She's had a short little life, but it sounds like it has been filled with love.


----------



## MowMow (Nov 6, 2010)

For me, it is when their quality of life is no longer at a level where I would want to live. 

It's a horrible decision to have to make and I'm so sorry you have to make it. Marie is right though, you've filled her short life with love and care and that's a great gift to give her.


----------



## maggie23 (Mar 10, 2012)

so sorry to hear about your little Mel. i think marie and mowmow said it all, though. i will be thinking of you.


----------



## AnnieH (Jun 9, 2012)

So sorry about your cat. I've had to put down a pet in the past and I can say that it's the hardest thing I've ever done in my life. I always think that if I were an actress and had to cry on queue, I could just by thinking back to that day. But, in the end, it was the best thing for Peanuts. He was in pain and suffering. I think when they are suffering, you have to be strong enough to know when it's time to do what's best for them.

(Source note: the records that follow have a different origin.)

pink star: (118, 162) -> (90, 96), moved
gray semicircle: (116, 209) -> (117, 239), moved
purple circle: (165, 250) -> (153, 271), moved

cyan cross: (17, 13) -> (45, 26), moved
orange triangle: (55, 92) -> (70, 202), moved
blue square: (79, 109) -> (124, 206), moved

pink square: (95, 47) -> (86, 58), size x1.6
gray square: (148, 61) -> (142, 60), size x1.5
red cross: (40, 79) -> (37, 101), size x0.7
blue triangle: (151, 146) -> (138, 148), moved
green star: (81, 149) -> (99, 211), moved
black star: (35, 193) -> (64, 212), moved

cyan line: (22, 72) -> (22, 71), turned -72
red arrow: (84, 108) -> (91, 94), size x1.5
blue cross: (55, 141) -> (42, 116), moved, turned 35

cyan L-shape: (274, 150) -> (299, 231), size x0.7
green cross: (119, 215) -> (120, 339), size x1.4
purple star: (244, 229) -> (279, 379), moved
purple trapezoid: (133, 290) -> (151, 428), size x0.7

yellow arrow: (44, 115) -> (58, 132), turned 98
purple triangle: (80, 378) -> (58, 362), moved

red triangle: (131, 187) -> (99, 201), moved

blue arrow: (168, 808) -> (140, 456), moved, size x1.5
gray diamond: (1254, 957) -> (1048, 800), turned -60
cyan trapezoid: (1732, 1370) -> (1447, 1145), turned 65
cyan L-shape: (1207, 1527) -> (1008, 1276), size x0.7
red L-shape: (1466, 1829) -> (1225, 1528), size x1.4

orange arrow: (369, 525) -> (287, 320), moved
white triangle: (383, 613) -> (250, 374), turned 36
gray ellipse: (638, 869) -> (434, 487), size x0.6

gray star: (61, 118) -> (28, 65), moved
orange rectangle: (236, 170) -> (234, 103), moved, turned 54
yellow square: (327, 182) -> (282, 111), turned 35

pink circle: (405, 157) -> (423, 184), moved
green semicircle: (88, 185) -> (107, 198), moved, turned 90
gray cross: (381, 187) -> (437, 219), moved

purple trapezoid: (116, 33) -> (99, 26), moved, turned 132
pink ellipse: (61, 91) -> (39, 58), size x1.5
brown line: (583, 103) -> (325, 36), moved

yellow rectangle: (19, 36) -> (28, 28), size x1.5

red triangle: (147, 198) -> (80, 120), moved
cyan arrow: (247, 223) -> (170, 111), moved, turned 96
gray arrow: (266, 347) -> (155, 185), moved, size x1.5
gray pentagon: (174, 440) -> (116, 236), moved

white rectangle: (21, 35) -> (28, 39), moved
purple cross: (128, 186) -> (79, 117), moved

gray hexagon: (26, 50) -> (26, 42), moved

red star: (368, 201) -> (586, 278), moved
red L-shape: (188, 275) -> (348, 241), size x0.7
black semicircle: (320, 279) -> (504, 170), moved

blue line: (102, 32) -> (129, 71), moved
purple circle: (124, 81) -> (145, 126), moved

It's obvious how much you love your kitty - you'll know when it's time.


----------



## my5kitties (Sep 13, 2005)

If Mel is severely anemic, then don't wait. Do the humane thing and euthanize her. I lost my Smokey, who was FeLV/FIV+ on January 14, 2011. He too was severely anemic and had lost his appetite. We took him to the vet earlier in the day and she gave him a shot of Vitamin b12 and Epogen. He perked up, but his body was too weak. He went into cardiac arrest later that same evening and had to be rushed to the emergency vet. I opted to have him euthanized because his body was so weak and if he had recovered from the cardiac arrest, his quality of life would have greatly been reduced. Please, don't let your sweet Mel suffer anymore. Cardiac arrest is not pretty and to this day, I'm still haunted by the image of my baby boy thrashing around under our kitchen table. He was just two months shy of his second birthday.


----------